KJAY
- Sacramento, California; United States;
- Broadcast area: Sacramento metropolitan area
- Frequency: 1430 kHz

Programming
- Format: Hmong talk and music (weekdays); Russian and Christian radio (weekends);

Ownership
- Owner: KJAY, LLC

History
- First air date: May 23, 1963

Technical information
- Licensing authority: FCC
- Facility ID: 65226
- Class: D
- Power: 500 watts (day) 20 watts (night)
- Transmitter coordinates: 38°30′16.7″N 121°33′42.8″W﻿ / ﻿38.504639°N 121.561889°W
- Translator: 98.1 K251CA (Sacramento)

Links
- Public license information: Public file; LMS;
- Webcast: Listen Live
- Website: kjayradio.net

= KJAY =

KJAY (1430 AM) is a commercial radio station licensed to Sacramento, California, United States. The station is owned by KJAY, LLC. KJAY airs a World Ethnic radio format consisting of mostly Hmong language programs with some Russian language shows and religious programming on Sundays. (The Hmong are an ethnic group originally from parts of Laos, China, Vietnam, Myanmar and Thailand.)

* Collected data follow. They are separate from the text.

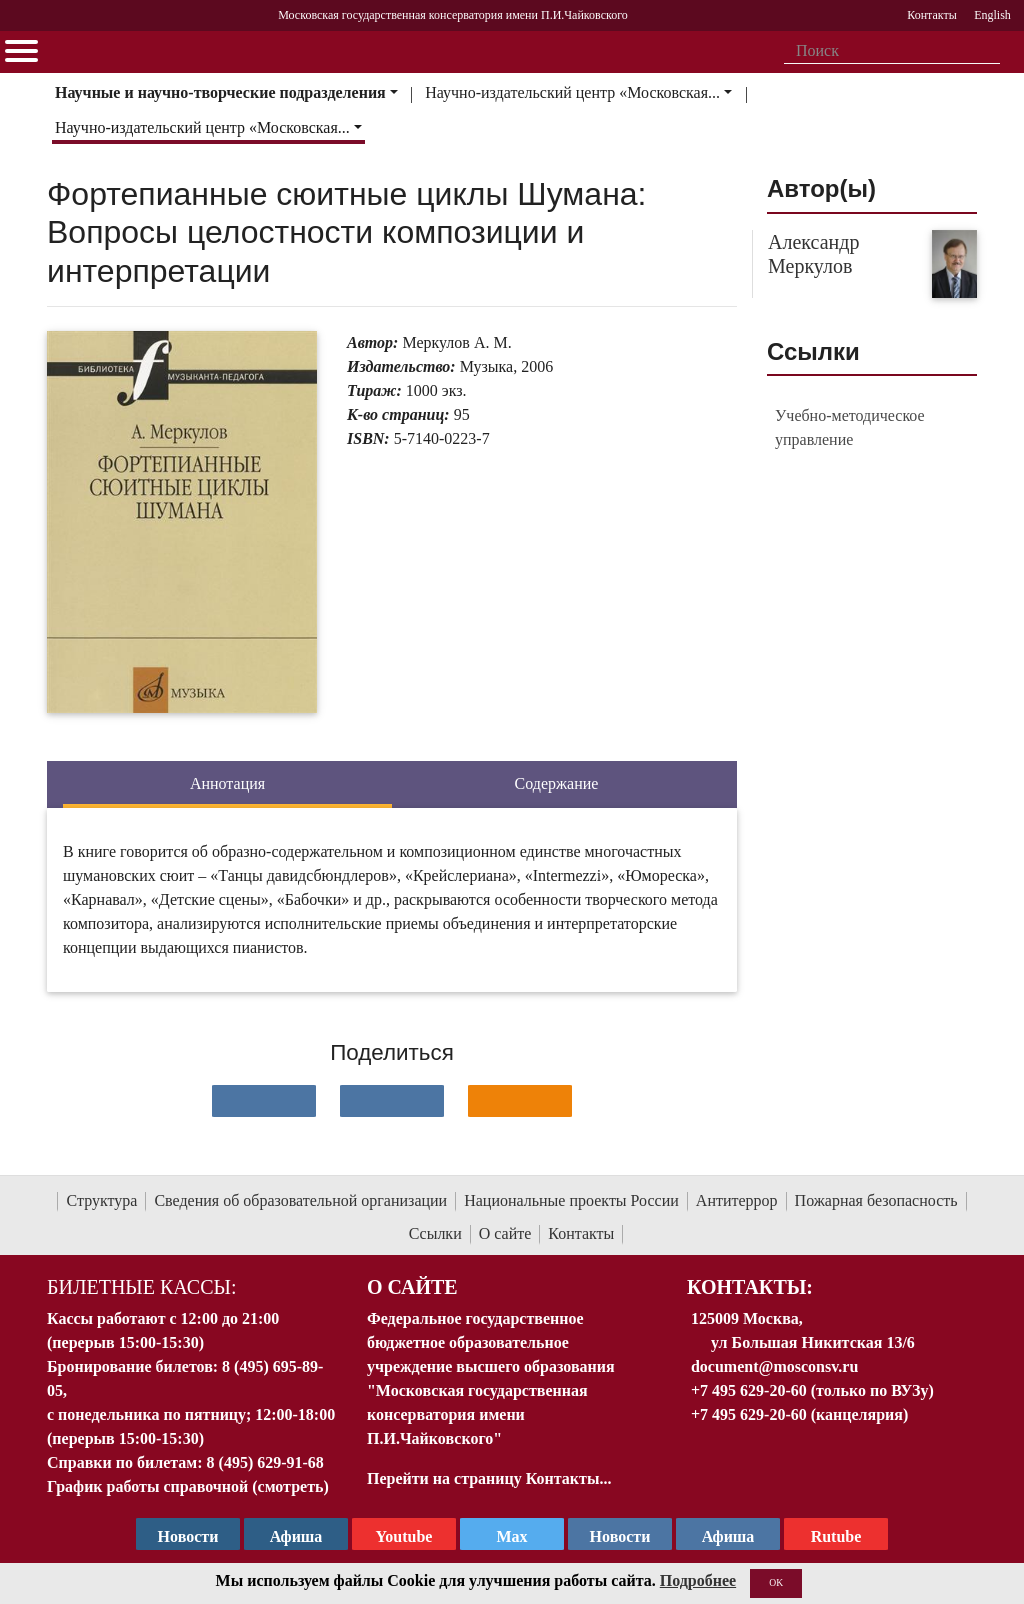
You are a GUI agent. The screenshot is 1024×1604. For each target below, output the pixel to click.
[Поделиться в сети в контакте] (264, 1101)
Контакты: (750, 1287)
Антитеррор (737, 1200)
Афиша (728, 1536)
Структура (101, 1200)
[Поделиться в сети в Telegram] (392, 1101)
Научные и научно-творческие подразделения (220, 92)
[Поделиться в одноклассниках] (520, 1101)
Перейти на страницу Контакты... (489, 1478)
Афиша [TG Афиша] (296, 1536)
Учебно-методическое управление (850, 427)
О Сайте (412, 1287)
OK (776, 1582)
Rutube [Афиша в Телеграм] (836, 1536)
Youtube (404, 1536)
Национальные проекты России (571, 1200)
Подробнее (698, 1580)
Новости (620, 1536)
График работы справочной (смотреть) (188, 1486)
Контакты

KJAY's transmitter is sited off South River Road in Sacramento, near the Sacramento River. Programming is also heard over low-power FM translator K251CA at 98.1 MHz in Sacramento.

==History==
On May 23, 1963, KJAY first signed on. The station was built by the Gamble family in Stockton, California. The highly engineered, multiple tower facility operated with 500 watts as a daytimer, required to go off the air at sunset. The station was purchased by Jack Powell in 1964, moving its city of license and transmitter to Sacramento. At one point the main office was located in the Sacramento Inn. Early broadcasters include Ron Reynolds, Rick Cimino, Mike Cleary, and Rich Dixon. A disk jockey heard nightly from the Top 40 radio era was Ben E. McCoy, who used "B. Edward McCoy" for his air moniker, but was easily discovered by former fans from earlier radio gigs at Kandie Radio and the old KPOP-AM.

For much of the station's history, it has broadcast religious programs, such as Voice of Prophecy, local community news, Hollywood gossip from Jimmie Fidler, and for a period during the '70s and '80s, R & B music during the latter hours of KJAY's broadcast day. It had broadcast race results from Cal Expo during the State Fair meets.

Many of the current religious programs on KJAY have been on 1430 AM for decades, such as "From the Throne of God" with Pastor Elsie Horton; St. Paul's Missionary Baptist Church with Dr. Ephraim Williams; St. John's Missionary Baptist Church with Pastor Darryl B. Heath; Shiloh Baptist Church with Pastor Anthony Sadler, Sr.

Around 2000, KJAY began airing Hmong and Russian programs Monday through Saturday.

In 2017, the FCC granted a license for a 240-watt Class D FM translator, transmitting from the same location as the AM signal. The FM translator, K251CA, is heard at 98.1 MHz.